Work instructions:
From the first line of the listing below through the line with "Simon Cervantes, natif de Jobourg, saura", transcribe exactly and skip the pictures.

The data:
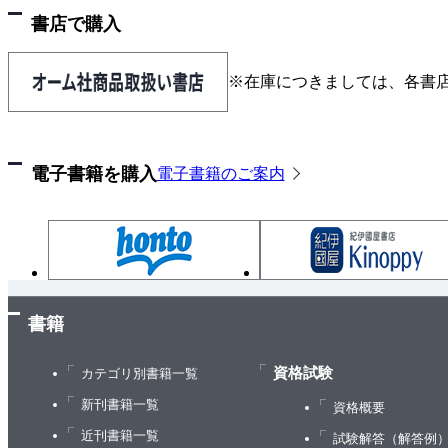
（2）ベルヌーイ
書店で購入
（3）二項
（4）ポワソン
※在庫につきましては、各書
（5）パターン
（6）離散
4-3●［乱数発生］の応用例
電子書籍を購入
電子書籍のご案内
第4章のまとめ
第5章 相関と回帰分析
5-1●対応のあるデータの関係を見る（1）
——共分散
5-2●対応のあるデータの関係を見る（2)
——相 関
書籍
5-3●対応のあるデータの関係を見る（3）
資格試験
カテゴリ別書籍一覧
——回帰分析
新刊書籍一覧
5-4●多くの要因の影響を見る（1）
資格概要
——重回帰分析
近刊書籍一覧
試験解答（解答例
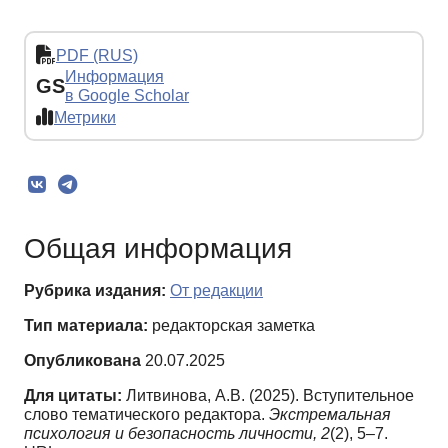
PDF (RUS)
Информация
GS
в Google Scholar
Метрики
Общая информация
Рубрика издания:
От редакции
Тип материала:
редакторская заметка
Опубликована
20.07.2025
Для цитаты:
Литвинова, А.В. (2025). Вступительное
слово тематического редактора.
Экстремальная
психология и безопасность личности,
2
(2), 5–7.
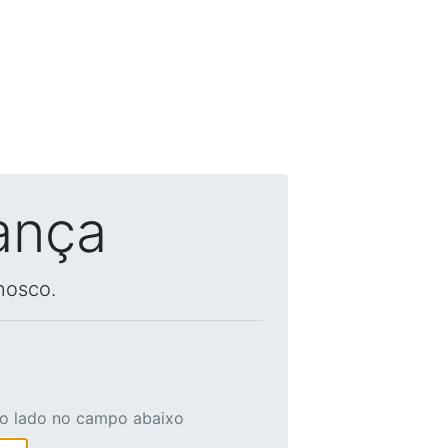
ança
nosco.
ao lado no campo abaixo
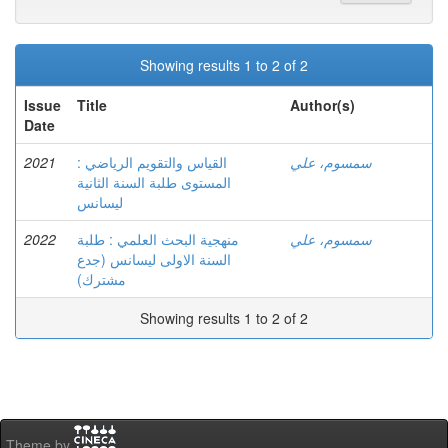
Showing results 1 to 2 of 2
Issue
Title
Author(s)
Date
2021
القياس والتقويم الرياضي :
سمسوم، علي
المستوى طلبة السنة الثانية
ليسانس
2022
منهجية البحث العلمي : طلبة
سمسوم، علي
السنة الاولى ليسانس (جدع
مشترك)
Showing results 1 to 2 of 2
Theme by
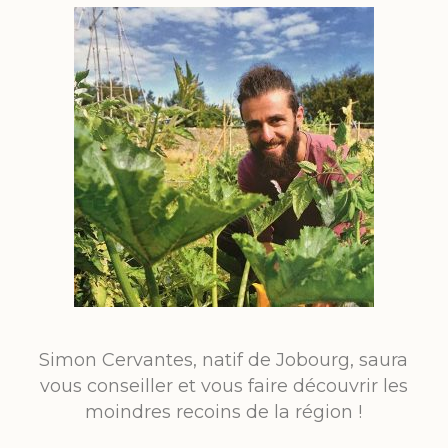
Simon Cervantes, natif de Jobourg, saura
vous conseiller et vous faire découvrir les
moindres recoins de la région !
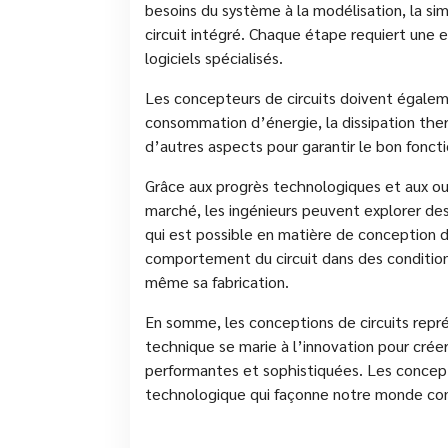
besoins du système à la modélisation, la simul
circuit intégré. Chaque étape requiert une e
logiciels spécialisés.
Les concepteurs de circuits doivent égalem
consommation d’énergie, la dissipation the
d’autres aspects pour garantir le bon fonct
Grâce aux progrès technologiques et aux out
marché, les ingénieurs peuvent explorer des
qui est possible en matière de conception d
comportement du circuit dans des condition
même sa fabrication.
En somme, les conceptions de circuits repr
technique se marie à l’innovation pour créer
performantes et sophistiquées. Les concept
technologique qui façonne notre monde co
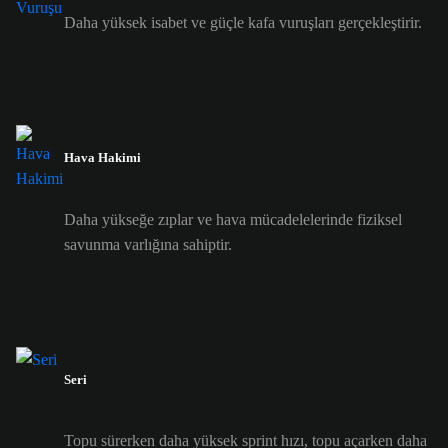
Daha yüksek isabet ve güçle kafa vuruşları gerçekleştirir.
Hava Hakimi
Daha yükseğe zıplar ve hava mücadelelerinde fiziksel
savunma varlığına sahiptir.
Seri
Topu sürerken daha yüksek sprint hızı, topu açarken daha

Response to this task:
（2）ベルヌーイ
書店で購入
（3）二項
（4）ポワソン
※在庫につきましては、各書
（5）パターン
（6）離散
4-3●［乱数発生］の応用例
電子書籍を購入
電子書籍のご案内
第4章のまとめ
第5章 相関と回帰分析
5-1●対応のあるデータの関係を見る（1）
——共分散
5-2●対応のあるデータの関係を見る（2)
——相 関
書籍
5-3●対応のあるデータの関係を見る（3）
資格試験
カテゴリ別書籍一覧
——回帰分析
新刊書籍一覧
5-4●多くの要因の影響を見る（1）
資格概要
——重回帰分析
近刊書籍一覧
試験解答（解答例
PDF (RUS)
Информация
GS
в Google Scholar
Метрики
Общая информация
Рубрика издания:
От редакции
Тип материала:
редакторская заметка
Опубликована
20.07.2025
Для цитаты:
Литвинова, А.В. (2025). Вступительное
слово тематического редактора.
Экстремальная
психология и безопасность личности,
2
(2), 5–7.
ança
nosco.
ao lado no campo abaixo
Showing results 1 to 2 of 2
Issue
Title
Author(s)
Date
2021
القياس والتقويم الرياضي :
سمسوم، علي
المستوى طلبة السنة الثانية
ليسانس
2022
منهجية البحث العلمي : طلبة
سمسوم، علي
السنة الاولى ليسانس (جدع
مشترك)
Showing results 1 to 2 of 2
Theme by
Simon Cervantes, natif de Jobourg, saura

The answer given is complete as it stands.